Another important factor is money. His near $3 million campaign treasury far surpasses all of his competitors. Andrey Bundley, O'Malley's chief rival and principal of Walbrook High Uniform Services Academy, recently released an Aug. 5 report showing his campaign has a $23,033 balance.
"Essentially, we're broke," Bundley said. "We don't have the money to run TV ads. We're not trying to buy the vote."
Bundley, who will debate O'Malley Friday, called the commercials' claims of reducing crime "disingenuous."
The Friends of O'Malley campaign did not release figures on how much the commercials cost to produce, but political experts said such commercials typically range between $12,000 and $18,000, and sometimes far more.
"The real costs are in the `buy,'" said Arthur W. Murphy, a political consultant with Politicom Creative, referring to the price paid to stations for running the ads. "Running early morning ads is cheaper because fewer people watch TV at that time."
Rates can range anywhere from $50 for a 30-second spot on a local morning news program to $3,800 for a fixed spot during a popular national show such as Friends. Campaign finance records from 1999 show that O'Malley paid $93,222 to the same production firm, listed as Dixon Media Group at the time, for radio, television, newspaper and billboard ads.
Each of the two commercials makes several claims. The first commercial, which O'Malley said was staged, portrays the mayor at a construction site.
It makes three claims:
"Baltimore is leading the nation in the reduction of violent crime."
This has become the O'Malley mantra. Reducing crime was his 1999 campaign's No. 1 priority.
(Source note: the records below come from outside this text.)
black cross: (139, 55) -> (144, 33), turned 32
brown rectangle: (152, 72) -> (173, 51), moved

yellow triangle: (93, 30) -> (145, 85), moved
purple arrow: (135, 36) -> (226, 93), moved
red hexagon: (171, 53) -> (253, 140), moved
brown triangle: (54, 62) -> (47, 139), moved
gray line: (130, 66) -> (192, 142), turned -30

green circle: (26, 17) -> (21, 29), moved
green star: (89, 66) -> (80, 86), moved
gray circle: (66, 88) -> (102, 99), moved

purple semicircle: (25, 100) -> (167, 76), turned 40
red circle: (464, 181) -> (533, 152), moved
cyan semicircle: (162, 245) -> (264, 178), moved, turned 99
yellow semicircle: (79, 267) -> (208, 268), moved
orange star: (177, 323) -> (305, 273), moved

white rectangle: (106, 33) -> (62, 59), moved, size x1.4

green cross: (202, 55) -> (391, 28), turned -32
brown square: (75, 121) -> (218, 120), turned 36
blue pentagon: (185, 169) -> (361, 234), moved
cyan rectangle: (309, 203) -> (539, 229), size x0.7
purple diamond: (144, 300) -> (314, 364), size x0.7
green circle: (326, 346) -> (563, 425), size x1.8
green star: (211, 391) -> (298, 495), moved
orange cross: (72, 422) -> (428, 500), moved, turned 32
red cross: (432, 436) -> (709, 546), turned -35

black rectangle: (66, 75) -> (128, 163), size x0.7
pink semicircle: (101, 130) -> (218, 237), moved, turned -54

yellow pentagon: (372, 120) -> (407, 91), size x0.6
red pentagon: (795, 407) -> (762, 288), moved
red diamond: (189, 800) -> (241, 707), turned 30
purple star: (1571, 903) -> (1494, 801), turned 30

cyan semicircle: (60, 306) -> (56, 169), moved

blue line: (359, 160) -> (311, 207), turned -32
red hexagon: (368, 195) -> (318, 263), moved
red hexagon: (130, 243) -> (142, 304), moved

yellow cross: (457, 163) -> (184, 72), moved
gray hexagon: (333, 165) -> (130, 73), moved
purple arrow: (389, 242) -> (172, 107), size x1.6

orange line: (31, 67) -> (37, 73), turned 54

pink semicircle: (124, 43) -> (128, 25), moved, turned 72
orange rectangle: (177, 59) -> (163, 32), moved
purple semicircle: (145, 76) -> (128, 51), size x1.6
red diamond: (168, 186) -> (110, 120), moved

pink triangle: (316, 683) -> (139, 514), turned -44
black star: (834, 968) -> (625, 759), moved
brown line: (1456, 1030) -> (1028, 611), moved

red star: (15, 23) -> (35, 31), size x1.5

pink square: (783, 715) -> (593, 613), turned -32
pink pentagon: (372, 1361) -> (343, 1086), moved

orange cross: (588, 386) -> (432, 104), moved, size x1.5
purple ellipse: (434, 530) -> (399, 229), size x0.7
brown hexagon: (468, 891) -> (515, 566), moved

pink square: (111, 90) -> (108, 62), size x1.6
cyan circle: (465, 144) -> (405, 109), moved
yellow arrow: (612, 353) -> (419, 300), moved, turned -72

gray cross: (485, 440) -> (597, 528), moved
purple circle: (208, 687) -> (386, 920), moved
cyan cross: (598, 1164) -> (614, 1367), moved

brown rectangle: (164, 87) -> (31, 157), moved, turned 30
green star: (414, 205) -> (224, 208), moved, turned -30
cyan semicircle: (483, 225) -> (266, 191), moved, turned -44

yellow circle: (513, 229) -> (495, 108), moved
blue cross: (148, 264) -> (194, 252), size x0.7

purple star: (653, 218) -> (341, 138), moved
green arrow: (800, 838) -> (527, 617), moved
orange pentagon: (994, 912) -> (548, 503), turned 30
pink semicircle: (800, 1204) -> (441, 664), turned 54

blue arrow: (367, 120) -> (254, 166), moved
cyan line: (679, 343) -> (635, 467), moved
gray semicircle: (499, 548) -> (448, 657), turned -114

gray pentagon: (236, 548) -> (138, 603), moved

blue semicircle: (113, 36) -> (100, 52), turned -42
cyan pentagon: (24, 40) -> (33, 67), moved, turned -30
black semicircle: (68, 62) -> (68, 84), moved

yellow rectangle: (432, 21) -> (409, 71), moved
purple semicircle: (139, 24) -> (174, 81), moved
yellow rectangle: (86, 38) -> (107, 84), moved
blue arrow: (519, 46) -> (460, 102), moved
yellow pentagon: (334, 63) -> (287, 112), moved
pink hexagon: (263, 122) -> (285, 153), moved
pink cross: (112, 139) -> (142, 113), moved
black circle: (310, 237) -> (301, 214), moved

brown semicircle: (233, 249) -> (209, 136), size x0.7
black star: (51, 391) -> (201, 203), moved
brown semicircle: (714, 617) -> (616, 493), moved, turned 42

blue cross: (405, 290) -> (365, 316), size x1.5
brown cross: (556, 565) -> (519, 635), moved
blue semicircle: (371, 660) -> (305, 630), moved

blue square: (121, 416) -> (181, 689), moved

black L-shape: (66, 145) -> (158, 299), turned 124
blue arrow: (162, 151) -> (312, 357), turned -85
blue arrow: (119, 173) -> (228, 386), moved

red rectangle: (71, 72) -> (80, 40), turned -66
The city has reduced the incidence of serious crimes by 25.98 percent over the past three years, best in the nation. Still, last year, the city ranked No. 2 among the country's 25 largest cities in the rate of violent crimes per 100,000. That was an improvement from 2001, when the city had the worst per capita crime rate for homicides, aggravated assaults, rapes and robberies, according to FBI data.
"We're freeing our communities of drug use with new substance abuse facilities."
Since O'Malley took office, the city has opened five large-scale drug treatment centers. One residential treatment center, Gaudenzia Inc., is the first to be built in the city in 30 years, said Dr. Peter L. Beilenson, the city's health commissioner. For all the progress, Baltimore continues to have one of the worst drug problems in the nation.
"And reclaiming thousands of vacant properties."
The mayor launched Project 5000 to acquire or clear title for 5,000 vacant or abandoned homes. To date, the city has attained 2,115 homes. Vacant and boarded houses, however, remain one of the most hotly contested issues throughout all city campaigns this year.